Прошло еще три дня, явился Болтин с видом младенца и прямо наткнулся на бабушку; она попросила его рассказать, если он знает, подробности крушения Красного Кабачка; он уверял, что "не только не знает, но даже ничего и не слыхал".
"Ну, так я знаю, сказала бабушка, и прошу вас забыть и думать о моей Любушке". Тем это сватовство и кончилось. Болтин был потом женат на А. А. Скалон, командовал Дерптским конно-егерским полком и умер советником конюшенного правления. Когда в 1852 году скончалась моя мать, то несколько часов спустя после ее кончины приехал Болтин, которому, как впрочем, и всем мужчинам, дом моей матери был закрыт при ее жизни.
По его непритворному горю и горьким слезам, видно было, что он не забыл усопшей, несмотря на 30 слишком лет прошедших с тех пор. Он оказался тем, чем был в действительности, и когда спала с него маска напускного молодечества, он остался человеком с честной душой и нежным сердцем.
Другим женихом моей матери был молодой флигель-адъютант Шемиот. Он очень нравился матери, но дедушка невзлюбил его и ни за что не соглашался на эту свадьбу. Нерасположение деда к этому жениху оправдалось: вскоре после этого, молодому флигель-адъютанту было поручено следствие по высочайшему повелению, но он так усердствовал, что был предан суду и разжалован в солдаты.
С 1823 года, круг деревенских гостей деда увеличился генералами и офицерами открытых в этом году военных поселений. Начальником старорусского отряда, на правах начальника дивизии, был генерал-майор Сергей Иванович Маевский, в то время женатый уже 10 лет на Марье Александровне Возницкой, дочери польского наполеоновского сенатора.
Род Маевских принадлежит к числу самых древних дворянских фамилий в Польше. Дед мой по отцу, в конце 1770-х годов, был ротмистром народовой гварди польской. Влюбившись в свою двоюродную сестру, Анну Маевскую, он увез ее из монастыря, где она воспитывалась.

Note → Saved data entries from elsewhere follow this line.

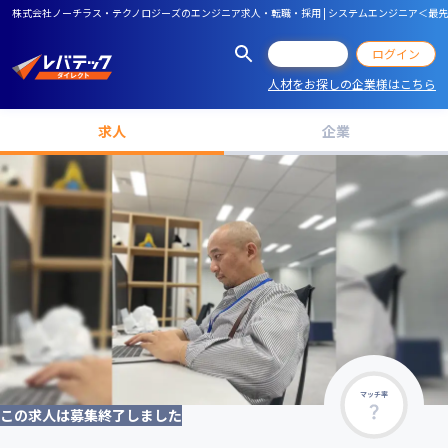
株式会社ノーチラス・テクノロジーズのエンジニア求人・転職・採用 | システムエンジニア＜最先端
会員登録
ログイン
人材をお探しの企業様はこちら
求人
企業
マッチ率
この求人は募集終了しました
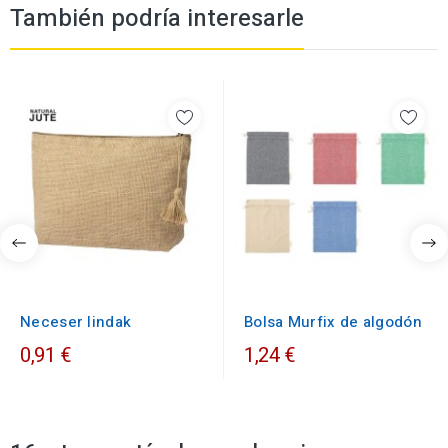
También podría interesarle
Neceser lindak
Bolsa Murfix de algodón
0,91 €
1,24 €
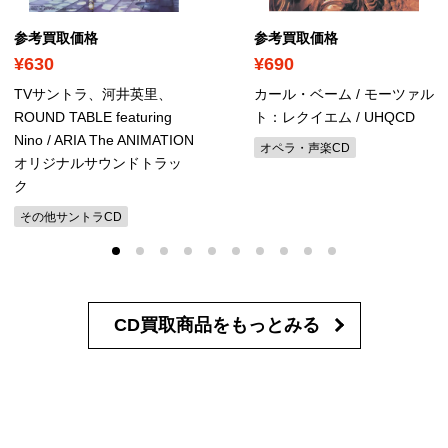
参考買取価格
参考買取価格
¥630
¥690
TVサントラ、河井英里、
カール・ベーム / モーツァル
ROUND TABLE featuring
ト：レクイエム
/ UHQCD
Nino / ARIA The ANIMATION
オペラ・声楽CD
オリジナルサウンドトラッ
ク
その他サントラCD
CD買取商品を
もっとみる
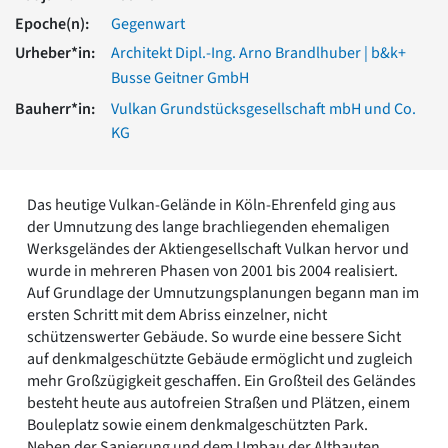
Romanik
Epoche(n):
Gegenwart
Vorromanik
Urheber*in:
Architekt Dipl.-Ing. Arno Brandlhuber | b&k+
Römische Antike
Busse Geitner GmbH
Über uns
Bauherr*in:
Vulkan Grundstücksgesellschaft mbH und Co.
Über baukunst-nrw
KG
Fachbeirat
Freunde & Förderer
Kontakt
Das heutige Vulkan-Gelände in Köln-Ehrenfeld ging aus
Impressum
der Umnutzung des lange brachliegenden ehemaligen
Datenschutz
Werksgeländes der Aktiengesellschaft Vulkan hervor und
Suchbegriff eingeben
wurde in mehreren Phasen von 2001 bis 2004 realisiert.
Auf Grundlage der Umnutzungsplanungen begann man im
ersten Schritt mit dem Abriss einzelner, nicht
schützenswerter Gebäude. So wurde eine bessere Sicht
auf denkmalgeschützte Gebäude ermöglicht und zugleich
mehr Großzügigkeit geschaffen. Ein Großteil des Geländes
besteht heute aus autofreien Straßen und Plätzen, einem
Bouleplatz sowie einem denkmalgeschützten Park.
Neben der Sanierung und dem Umbau der Altbauten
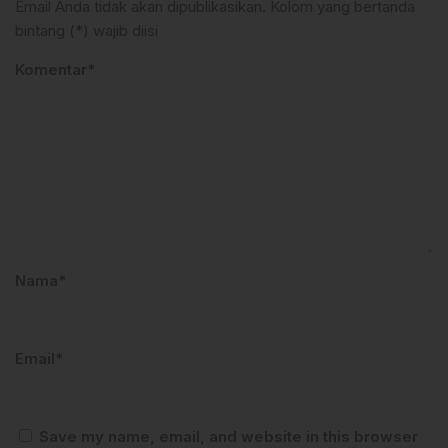
Email Anda tidak akan dipublikasikan. Kolom yang bertanda
bintang (*) wajib diisi
Komentar*
Nama*
Email*
Save my name, email, and website in this browser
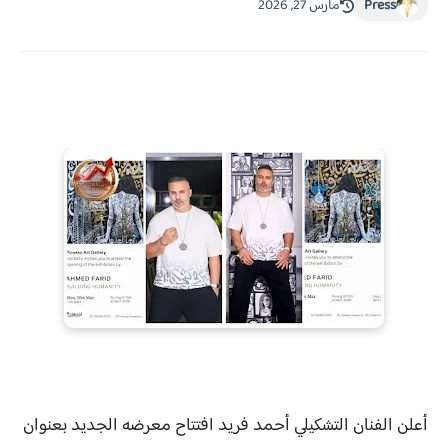
Press
مارس 27, 2026
أعلن الفنان التشكيلي أحمد فريد افتتاح معرضه الجديد بعنوان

Едва успела влюбленная чета обвенчаться, как должна была бежать из Польши, где их ожидало тяжкое уголовное наказание, но бегство, еще более увеличивало их преступность, и польское правительство конфисковало все имения моего деда, а тесть его и теща пожертвовали все приданое своей дочери в тот монастырь, в котором она воспитывалась и из которого была увезена.
Ротмистр Маевский был принят в русскую службу майором. У молодой четы, 7-го октября 1779 года, родился сын Серафим (мой отец), который в самом юном возрасте был записан в сержанты гвардии. Это все, что мог сделать для него отец, который вскоре умер, оставив молодую вдову без всяких средств к жизни и с малюткой-сержантом на руках.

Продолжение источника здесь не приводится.